(Aim of the exercise): Below are the entries; give again exactly the lines from the one mentioning "من سكان المدن" through the one mentioning "احتجاجات تاريخية على", inclusive.

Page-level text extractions
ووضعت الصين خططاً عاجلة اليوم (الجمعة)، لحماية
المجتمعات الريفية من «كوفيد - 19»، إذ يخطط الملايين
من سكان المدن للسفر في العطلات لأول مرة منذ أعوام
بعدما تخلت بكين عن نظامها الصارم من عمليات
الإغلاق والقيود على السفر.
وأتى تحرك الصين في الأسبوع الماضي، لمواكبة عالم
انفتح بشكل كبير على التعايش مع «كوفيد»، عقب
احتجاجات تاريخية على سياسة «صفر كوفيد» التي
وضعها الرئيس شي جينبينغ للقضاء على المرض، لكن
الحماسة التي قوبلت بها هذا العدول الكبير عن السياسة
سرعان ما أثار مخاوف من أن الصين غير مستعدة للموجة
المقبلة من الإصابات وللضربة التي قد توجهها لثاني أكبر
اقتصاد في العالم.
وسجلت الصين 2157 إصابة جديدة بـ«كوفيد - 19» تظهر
--
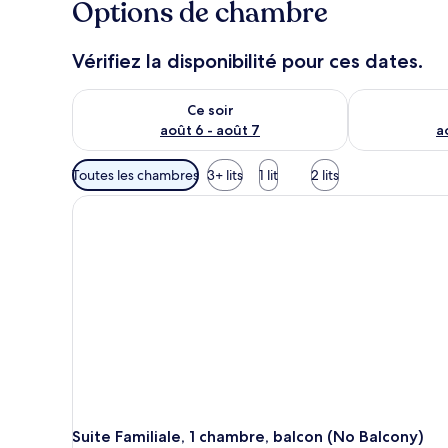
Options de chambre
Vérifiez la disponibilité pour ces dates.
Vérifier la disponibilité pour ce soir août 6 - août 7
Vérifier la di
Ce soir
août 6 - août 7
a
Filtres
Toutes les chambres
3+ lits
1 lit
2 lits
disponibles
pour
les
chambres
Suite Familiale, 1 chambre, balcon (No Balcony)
...
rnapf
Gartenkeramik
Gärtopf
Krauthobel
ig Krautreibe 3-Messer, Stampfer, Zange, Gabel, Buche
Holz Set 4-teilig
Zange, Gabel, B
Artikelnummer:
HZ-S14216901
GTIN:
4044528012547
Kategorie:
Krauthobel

(Expected output):
من سكان المدن للسفر في العطلات لأول مرة منذ أعوام
بعدما تخلت بكين عن نظامها الصارم من عمليات
الإغلاق والقيود على السفر.
وأتى تحرك الصين في الأسبوع الماضي، لمواكبة عالم
انفتح بشكل كبير على التعايش مع «كوفيد»، عقب
احتجاجات تاريخية على سياسة «صفر كوفيد» التي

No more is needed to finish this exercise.